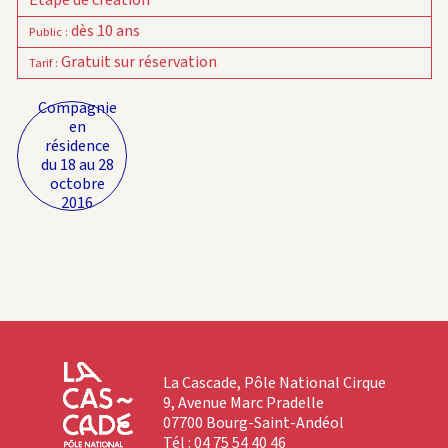
Étape de création
dès 10 ans
Public
:
Gratuit sur réservation
Tarif
:
Compagnie
en
résidence
du 18 au 28
octobre
2016
La Cascade, Pôle National Cirque
9, Avenue Marc Pradelle
07700 Bourg-Saint-Andéol
Tél : 04 75 54 40 46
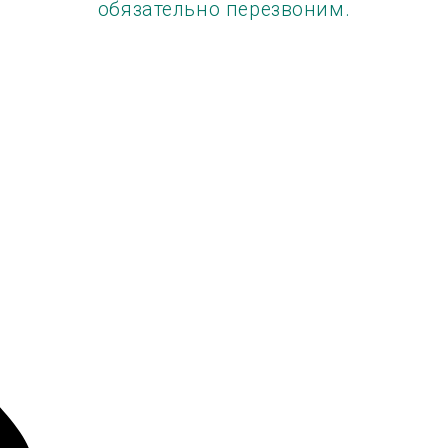
обязательно перезвоним.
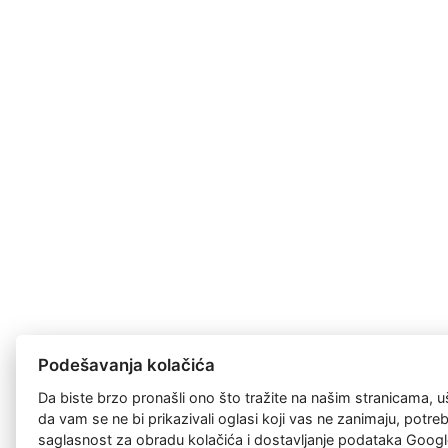
Podešavanja kolačića
Da biste brzo pronašli ono što tražite na našim stranicama, u
da vam se ne bi prikazivali oglasi koji vas ne zanimaju, potr
saglasnost za
obradu kolačića
i dostavljanje podataka Googl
━━━━━━━━
* [What you are asked to do]: Restate word for word only the lines from where the entries begin through the one with "Da biste brzo"; omit the pictures.

* [Task solution]:
Étape de création
dès 10 ans
Public
:
Gratuit sur réservation
Tarif
:
Compagnie
en
résidence
du 18 au 28
octobre
2016
La Cascade, Pôle National Cirque
9, Avenue Marc Pradelle
07700 Bourg-Saint-Andéol
Tél : 04 75 54 40 46
обязательно перезвоним.
Podešavanja kolačića
Da biste brzo pronašli ono što tražite na našim stranicama, u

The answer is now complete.